[Transcribed page contents]

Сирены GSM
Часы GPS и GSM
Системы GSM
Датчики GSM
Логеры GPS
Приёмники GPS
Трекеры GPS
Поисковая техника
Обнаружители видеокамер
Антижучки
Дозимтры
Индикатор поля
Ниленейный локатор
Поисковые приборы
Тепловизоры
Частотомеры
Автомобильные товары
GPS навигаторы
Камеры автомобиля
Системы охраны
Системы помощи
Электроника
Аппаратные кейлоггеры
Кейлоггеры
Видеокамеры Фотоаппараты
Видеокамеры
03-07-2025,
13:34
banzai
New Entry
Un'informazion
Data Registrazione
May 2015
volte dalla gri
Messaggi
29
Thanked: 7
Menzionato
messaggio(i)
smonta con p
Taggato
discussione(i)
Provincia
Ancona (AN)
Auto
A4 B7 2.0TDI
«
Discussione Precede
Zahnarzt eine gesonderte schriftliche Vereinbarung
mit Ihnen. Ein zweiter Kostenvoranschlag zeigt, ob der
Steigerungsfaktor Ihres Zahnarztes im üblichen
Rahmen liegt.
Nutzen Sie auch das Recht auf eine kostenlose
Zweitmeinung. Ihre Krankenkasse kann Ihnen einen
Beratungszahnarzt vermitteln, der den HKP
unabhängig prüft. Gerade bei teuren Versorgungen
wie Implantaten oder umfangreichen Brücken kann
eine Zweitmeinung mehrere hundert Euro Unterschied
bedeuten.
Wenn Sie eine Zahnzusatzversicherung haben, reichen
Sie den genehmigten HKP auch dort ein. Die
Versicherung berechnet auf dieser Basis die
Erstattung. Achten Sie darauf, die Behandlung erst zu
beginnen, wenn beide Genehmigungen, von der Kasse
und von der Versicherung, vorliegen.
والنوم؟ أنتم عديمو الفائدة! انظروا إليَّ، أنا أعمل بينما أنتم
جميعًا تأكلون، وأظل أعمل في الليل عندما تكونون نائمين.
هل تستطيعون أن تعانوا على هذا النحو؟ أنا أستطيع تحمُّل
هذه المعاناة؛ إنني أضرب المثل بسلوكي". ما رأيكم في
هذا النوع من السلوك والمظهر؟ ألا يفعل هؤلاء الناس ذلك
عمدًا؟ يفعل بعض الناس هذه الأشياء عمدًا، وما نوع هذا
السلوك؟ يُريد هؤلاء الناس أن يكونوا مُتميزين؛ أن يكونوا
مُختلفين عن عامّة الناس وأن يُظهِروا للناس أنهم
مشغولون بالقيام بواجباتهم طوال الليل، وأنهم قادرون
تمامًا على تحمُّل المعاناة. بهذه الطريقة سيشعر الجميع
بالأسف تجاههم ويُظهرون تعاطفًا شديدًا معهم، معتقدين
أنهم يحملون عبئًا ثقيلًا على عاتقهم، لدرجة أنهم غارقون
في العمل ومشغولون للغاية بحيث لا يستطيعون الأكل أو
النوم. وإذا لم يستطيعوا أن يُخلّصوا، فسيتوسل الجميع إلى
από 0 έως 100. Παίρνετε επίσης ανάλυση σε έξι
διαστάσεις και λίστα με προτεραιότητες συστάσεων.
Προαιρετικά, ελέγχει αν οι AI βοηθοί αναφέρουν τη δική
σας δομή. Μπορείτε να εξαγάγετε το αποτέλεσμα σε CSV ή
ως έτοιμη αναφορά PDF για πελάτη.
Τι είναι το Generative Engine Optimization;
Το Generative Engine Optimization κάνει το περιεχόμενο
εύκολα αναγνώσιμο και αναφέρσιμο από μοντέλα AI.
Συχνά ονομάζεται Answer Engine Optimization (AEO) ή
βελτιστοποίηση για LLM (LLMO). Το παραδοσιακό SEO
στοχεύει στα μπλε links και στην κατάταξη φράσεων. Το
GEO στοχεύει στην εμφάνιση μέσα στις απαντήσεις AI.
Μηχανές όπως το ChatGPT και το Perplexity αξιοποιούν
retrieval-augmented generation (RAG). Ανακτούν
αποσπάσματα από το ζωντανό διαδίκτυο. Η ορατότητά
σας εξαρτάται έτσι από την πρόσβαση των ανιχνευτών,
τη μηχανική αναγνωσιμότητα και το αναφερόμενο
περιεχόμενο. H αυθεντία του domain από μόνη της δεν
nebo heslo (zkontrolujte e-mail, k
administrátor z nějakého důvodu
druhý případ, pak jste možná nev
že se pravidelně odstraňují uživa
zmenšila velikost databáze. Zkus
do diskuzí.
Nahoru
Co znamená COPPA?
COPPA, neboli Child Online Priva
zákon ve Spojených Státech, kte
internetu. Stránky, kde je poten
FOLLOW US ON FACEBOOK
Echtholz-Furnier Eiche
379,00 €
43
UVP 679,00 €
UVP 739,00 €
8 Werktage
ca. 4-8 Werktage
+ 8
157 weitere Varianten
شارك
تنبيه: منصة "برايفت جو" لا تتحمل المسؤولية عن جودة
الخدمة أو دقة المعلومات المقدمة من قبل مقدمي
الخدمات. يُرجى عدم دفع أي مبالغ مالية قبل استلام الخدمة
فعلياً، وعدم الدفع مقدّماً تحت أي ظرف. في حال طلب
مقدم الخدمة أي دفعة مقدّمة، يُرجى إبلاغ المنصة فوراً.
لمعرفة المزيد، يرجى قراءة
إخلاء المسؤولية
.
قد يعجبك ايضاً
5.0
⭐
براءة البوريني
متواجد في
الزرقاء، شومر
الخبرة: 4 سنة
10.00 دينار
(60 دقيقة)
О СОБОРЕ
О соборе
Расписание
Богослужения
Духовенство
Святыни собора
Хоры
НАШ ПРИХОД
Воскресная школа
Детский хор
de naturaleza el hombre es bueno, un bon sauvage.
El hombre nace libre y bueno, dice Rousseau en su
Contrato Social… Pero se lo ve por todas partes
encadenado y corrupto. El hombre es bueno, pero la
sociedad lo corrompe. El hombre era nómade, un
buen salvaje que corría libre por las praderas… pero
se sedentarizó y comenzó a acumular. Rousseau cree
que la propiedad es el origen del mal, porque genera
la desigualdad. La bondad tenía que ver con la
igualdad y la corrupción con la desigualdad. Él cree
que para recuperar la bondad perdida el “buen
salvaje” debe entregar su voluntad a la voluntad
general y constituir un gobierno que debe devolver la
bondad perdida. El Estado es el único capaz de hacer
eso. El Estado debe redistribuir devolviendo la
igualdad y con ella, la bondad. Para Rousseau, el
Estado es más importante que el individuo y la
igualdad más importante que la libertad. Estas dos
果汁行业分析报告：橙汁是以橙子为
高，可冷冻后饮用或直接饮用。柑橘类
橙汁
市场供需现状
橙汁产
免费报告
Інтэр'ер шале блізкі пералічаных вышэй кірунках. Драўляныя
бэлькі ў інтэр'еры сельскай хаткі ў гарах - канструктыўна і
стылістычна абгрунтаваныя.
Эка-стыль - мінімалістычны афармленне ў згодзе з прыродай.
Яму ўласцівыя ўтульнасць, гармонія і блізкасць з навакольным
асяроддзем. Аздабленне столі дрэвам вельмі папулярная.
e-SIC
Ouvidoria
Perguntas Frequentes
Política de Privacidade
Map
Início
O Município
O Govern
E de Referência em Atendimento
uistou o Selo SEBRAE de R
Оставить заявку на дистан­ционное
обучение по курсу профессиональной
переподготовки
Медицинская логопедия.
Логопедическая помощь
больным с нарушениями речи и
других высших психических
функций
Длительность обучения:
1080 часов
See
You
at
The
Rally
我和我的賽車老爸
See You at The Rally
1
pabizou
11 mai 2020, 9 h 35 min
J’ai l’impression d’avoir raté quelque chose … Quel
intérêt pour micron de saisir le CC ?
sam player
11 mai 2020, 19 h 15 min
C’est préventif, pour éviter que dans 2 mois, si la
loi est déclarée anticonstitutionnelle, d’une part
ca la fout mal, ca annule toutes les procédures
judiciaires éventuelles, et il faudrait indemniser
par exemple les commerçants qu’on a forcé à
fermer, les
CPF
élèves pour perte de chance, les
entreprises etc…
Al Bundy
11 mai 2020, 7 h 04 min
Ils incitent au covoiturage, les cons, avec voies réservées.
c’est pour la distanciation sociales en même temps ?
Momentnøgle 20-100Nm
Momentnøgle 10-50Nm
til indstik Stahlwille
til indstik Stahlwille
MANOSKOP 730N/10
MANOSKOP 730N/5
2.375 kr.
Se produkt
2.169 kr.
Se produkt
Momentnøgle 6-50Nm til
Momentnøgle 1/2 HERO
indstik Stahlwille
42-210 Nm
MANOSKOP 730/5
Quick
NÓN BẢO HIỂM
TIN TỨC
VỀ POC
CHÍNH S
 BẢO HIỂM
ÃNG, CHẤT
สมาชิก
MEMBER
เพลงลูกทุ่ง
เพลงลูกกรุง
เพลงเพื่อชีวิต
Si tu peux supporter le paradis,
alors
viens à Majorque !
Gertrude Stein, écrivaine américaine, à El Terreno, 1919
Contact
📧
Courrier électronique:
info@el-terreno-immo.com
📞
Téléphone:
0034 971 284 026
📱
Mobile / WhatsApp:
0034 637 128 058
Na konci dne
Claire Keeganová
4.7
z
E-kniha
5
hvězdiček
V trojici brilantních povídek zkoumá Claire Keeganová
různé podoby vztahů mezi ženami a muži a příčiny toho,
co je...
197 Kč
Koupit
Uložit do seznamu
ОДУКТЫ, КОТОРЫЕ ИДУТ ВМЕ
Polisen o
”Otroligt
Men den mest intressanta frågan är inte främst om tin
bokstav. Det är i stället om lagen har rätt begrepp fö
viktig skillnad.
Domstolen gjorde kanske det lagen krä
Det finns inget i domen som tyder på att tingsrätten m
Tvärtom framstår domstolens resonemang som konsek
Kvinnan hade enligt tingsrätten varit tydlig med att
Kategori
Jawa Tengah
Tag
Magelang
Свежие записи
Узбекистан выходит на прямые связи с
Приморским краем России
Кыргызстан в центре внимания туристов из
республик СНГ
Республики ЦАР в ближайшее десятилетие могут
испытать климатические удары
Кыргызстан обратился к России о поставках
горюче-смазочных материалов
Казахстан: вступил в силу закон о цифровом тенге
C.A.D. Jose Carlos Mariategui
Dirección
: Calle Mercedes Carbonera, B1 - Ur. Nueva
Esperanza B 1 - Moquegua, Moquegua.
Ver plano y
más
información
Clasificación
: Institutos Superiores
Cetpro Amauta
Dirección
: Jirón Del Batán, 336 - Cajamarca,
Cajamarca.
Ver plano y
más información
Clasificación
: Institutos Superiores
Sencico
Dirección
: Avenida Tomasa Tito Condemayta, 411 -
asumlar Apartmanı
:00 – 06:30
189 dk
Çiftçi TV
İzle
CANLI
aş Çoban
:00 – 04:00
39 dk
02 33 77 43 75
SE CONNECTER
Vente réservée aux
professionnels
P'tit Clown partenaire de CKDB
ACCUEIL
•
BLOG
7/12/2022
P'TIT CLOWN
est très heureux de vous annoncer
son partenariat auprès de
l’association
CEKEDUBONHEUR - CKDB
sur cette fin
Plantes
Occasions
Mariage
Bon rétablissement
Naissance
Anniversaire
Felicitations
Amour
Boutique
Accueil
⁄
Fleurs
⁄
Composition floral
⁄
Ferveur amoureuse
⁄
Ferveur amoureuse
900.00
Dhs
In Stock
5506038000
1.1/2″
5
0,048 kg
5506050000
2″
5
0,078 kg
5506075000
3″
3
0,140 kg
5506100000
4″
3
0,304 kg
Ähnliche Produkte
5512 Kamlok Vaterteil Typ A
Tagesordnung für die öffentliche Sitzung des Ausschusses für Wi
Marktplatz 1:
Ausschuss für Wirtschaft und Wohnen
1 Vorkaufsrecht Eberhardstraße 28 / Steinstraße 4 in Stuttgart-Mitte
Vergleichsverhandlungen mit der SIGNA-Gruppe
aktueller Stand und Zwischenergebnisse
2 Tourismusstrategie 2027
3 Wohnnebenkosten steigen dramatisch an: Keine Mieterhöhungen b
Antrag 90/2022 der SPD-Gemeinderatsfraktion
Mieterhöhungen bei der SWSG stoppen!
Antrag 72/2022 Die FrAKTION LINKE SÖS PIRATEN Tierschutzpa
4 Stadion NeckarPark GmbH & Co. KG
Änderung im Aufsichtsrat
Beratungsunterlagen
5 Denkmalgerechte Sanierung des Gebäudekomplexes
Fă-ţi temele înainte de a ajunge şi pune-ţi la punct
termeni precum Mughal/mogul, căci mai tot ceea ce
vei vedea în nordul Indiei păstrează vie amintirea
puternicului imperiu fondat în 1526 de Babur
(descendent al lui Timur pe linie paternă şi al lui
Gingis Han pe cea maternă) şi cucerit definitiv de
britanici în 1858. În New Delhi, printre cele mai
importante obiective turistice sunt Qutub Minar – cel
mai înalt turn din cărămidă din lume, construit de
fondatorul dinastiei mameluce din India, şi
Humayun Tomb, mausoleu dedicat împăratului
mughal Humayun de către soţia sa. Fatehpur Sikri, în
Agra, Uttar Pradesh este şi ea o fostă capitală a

▶ **What you have to do**: Above are some records; copy exactly the lines from the one with "4 Stadion NeckarPark GmbH & Co. KG" through the one with "vei vedea în", both included, and no others.

▶ **Result of the exercise**:
4 Stadion NeckarPark GmbH & Co. KG
Änderung im Aufsichtsrat
Beratungsunterlagen
5 Denkmalgerechte Sanierung des Gebäudekomplexes
Fă-ţi temele înainte de a ajunge şi pune-ţi la punct
termeni precum Mughal/mogul, căci mai tot ceea ce
vei vedea în nordul Indiei păstrează vie amintirea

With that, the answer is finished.